'Many prisoners' refuse to complete census
A "significant number" of prisoners are reported to have refused or not bothered to complete the latest census form, the BBC can reveal.
According to prison sources in the East of England, a "good calculated guess" puts the figure at about 15%.
A prison officer said many inmates have refused to return completed 2011 census forms at prisons such as HMP Norwich and HMP Littlehey in Cambridgeshire.
The Home Office said inmates had a legal requirement to complete the form.
A prison officer told the BBC many prisoners were seen screwing the paperwork up and throwing it in the bin.
'Census for everyone'
Anyone who repeatedly refuses to take part in the population count could face criminal prosecution and a £1,000 fine.
The Home Office said: "If a prisoner refuses to complete the questionnaire... the governor should note on a record that the questionnaire has been issued and that the prisoner has refused to complete it.

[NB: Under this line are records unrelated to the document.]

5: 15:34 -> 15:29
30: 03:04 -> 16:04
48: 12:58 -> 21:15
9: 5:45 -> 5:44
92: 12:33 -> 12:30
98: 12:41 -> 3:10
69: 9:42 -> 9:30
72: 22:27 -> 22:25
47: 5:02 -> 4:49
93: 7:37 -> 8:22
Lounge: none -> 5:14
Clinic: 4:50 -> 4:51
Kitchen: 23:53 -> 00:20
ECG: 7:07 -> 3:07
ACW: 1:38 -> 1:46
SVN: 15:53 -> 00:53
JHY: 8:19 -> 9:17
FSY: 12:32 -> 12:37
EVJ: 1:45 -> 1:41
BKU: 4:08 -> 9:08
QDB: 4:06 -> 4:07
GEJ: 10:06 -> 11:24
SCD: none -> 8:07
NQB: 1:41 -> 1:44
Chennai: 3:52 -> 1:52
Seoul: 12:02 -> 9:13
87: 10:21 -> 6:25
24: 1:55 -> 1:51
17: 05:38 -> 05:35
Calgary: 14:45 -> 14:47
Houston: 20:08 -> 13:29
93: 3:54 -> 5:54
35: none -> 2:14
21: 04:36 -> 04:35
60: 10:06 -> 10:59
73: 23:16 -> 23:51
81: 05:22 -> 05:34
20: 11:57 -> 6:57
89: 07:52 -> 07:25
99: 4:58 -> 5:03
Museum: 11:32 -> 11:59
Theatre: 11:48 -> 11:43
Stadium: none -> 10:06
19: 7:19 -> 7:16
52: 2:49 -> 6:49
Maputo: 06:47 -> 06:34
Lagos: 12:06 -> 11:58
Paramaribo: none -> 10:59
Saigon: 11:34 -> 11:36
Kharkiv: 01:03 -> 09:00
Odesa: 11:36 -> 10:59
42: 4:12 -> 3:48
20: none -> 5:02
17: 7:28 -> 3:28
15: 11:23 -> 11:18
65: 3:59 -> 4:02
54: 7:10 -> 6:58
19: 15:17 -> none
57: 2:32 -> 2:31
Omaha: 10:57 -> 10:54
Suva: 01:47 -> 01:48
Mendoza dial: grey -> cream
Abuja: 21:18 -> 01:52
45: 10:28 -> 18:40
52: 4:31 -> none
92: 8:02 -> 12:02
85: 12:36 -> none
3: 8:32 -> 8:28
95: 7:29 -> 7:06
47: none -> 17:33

"This information must be given to the Census Coordinator when he/she returns to collect the completed questionnaires."
A spokesman for the Office for National Statistics said: "The process is exactly the same for everybody.
"If someone persistently refuses to complete the form we will offer them a replacement... if they continue to resist any encouragement their names will be passed to our compliance team... and ultimately to the Crown Prosecution Service".
'Display of defiance'
While "non compliance" officers are authorised to conduct interviews under caution during home visits across the country, the issue of prisoners' non compliance is not so clear.
One prison officer told the BBC: "There has been a strong display of defiance. On one wing of over 70 prisoners, 12 refused to hand them back.
"Once we gave out the census forms which arrived in bulk, I don't think you can tell who has handed them back of not, I don't see how the forms can be traced.
"The movement of prisoners around the system adds to the complications. It's a mess. It wasn't properly planned."
Ralph Valerio, a spokesman for the Prison Officers Association, told the BBC: "The census is about measuring society.
"Most prisoners don't care about society that's why they are where they are and it comes as no surprise that some are treating this with disdain."